Information given:
□ □ □
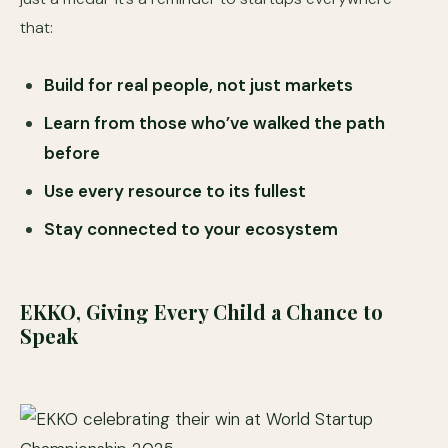
that:
Build for real people, not just markets
Learn from those who’ve walked the path
before
Use every resource to its fullest
Stay connected to your ecosystem
EKKO, Giving Every Child a Chance to
Speak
□ □ □
Work order:
Copy every record exactly; no pictures.

Task response:
that:
Build for real people, not just markets
Learn from those who’ve walked the path
before
Use every resource to its fullest
Stay connected to your ecosystem
EKKO, Giving Every Child a Chance to
Speak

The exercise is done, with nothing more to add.